■ TASK INSTRUCTIONS ■
Search the records below for the word "boat", then return every line where it appears.

** Opening TASK DATA block **

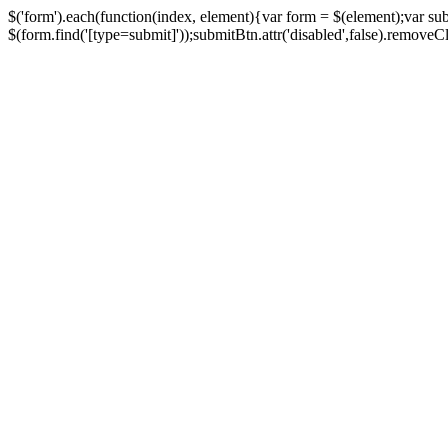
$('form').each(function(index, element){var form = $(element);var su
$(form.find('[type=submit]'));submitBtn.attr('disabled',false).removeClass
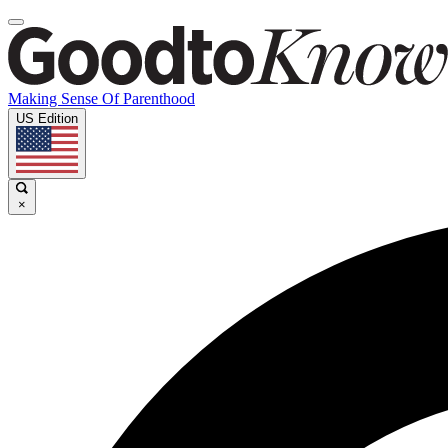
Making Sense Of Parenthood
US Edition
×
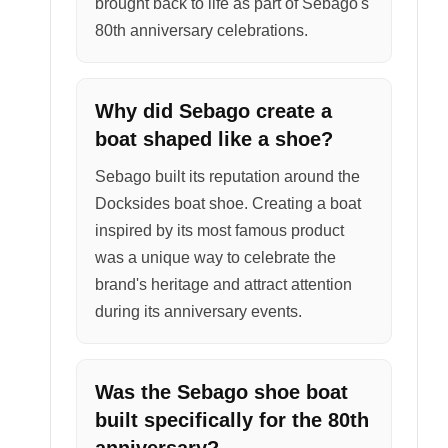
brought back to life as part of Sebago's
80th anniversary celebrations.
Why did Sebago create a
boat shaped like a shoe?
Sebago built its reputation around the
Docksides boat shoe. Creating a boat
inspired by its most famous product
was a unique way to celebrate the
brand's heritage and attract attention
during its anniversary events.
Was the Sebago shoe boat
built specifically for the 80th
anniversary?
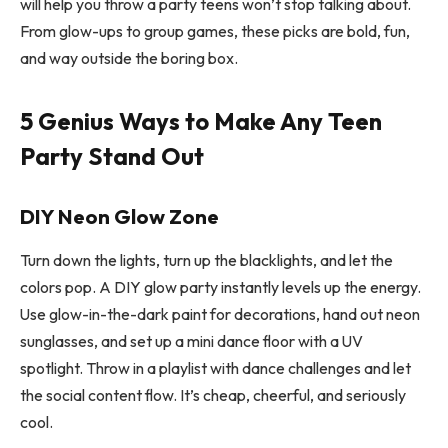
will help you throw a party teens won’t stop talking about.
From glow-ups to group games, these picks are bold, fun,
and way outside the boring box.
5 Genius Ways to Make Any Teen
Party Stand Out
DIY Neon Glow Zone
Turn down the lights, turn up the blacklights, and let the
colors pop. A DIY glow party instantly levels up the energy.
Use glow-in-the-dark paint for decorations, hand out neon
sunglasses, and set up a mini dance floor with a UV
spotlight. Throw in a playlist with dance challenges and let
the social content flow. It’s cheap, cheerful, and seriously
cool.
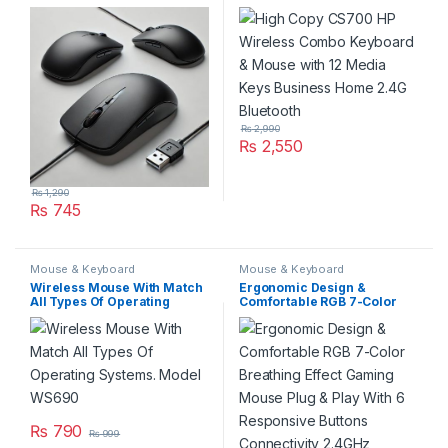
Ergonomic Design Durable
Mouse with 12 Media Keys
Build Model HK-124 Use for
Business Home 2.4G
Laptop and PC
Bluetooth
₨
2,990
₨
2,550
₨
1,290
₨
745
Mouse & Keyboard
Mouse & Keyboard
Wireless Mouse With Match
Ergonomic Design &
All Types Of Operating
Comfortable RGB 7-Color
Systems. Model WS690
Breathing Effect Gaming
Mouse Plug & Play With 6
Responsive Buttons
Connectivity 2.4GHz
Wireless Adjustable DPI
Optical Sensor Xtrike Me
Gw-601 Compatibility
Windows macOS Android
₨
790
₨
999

** Closing TASK DATA block **
** Opening TASK DATA block **

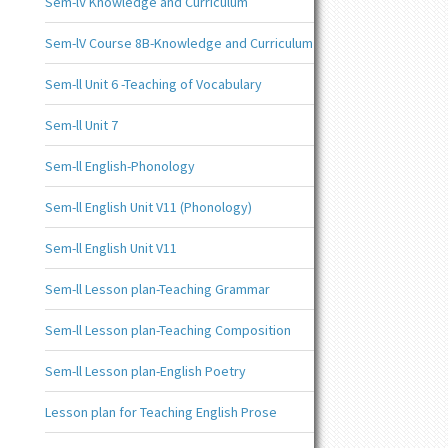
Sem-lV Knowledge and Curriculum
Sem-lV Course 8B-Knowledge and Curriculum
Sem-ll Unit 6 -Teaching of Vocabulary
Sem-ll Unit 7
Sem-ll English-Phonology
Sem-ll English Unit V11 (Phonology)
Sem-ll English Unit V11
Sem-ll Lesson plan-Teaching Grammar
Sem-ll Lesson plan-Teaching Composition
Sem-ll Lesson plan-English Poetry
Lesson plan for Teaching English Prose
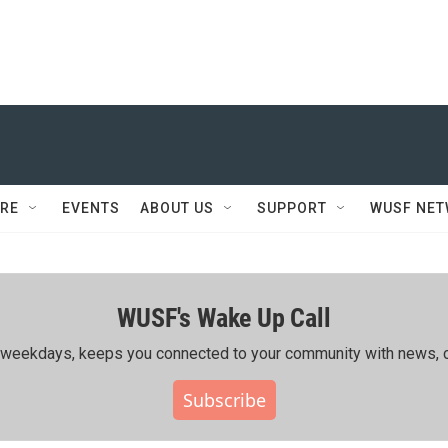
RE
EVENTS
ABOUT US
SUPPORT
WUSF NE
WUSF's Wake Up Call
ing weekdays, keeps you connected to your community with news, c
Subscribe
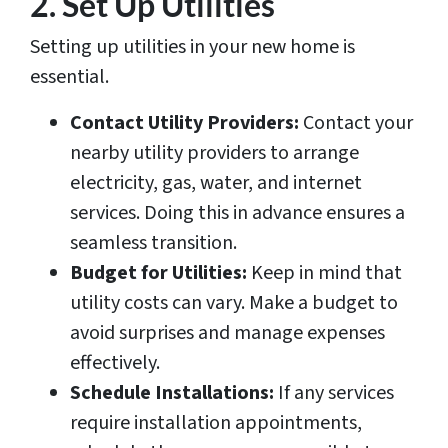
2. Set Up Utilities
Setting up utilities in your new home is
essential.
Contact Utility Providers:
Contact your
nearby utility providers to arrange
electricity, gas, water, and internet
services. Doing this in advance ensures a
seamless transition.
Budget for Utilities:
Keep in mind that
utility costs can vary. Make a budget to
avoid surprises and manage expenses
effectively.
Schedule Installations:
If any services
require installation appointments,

** Closing TASK DATA block **

■ ANSWER AREA ■
boat shaped like a shoe?
Docksides boat shoe. Creating a boat
Was the Sebago shoe boat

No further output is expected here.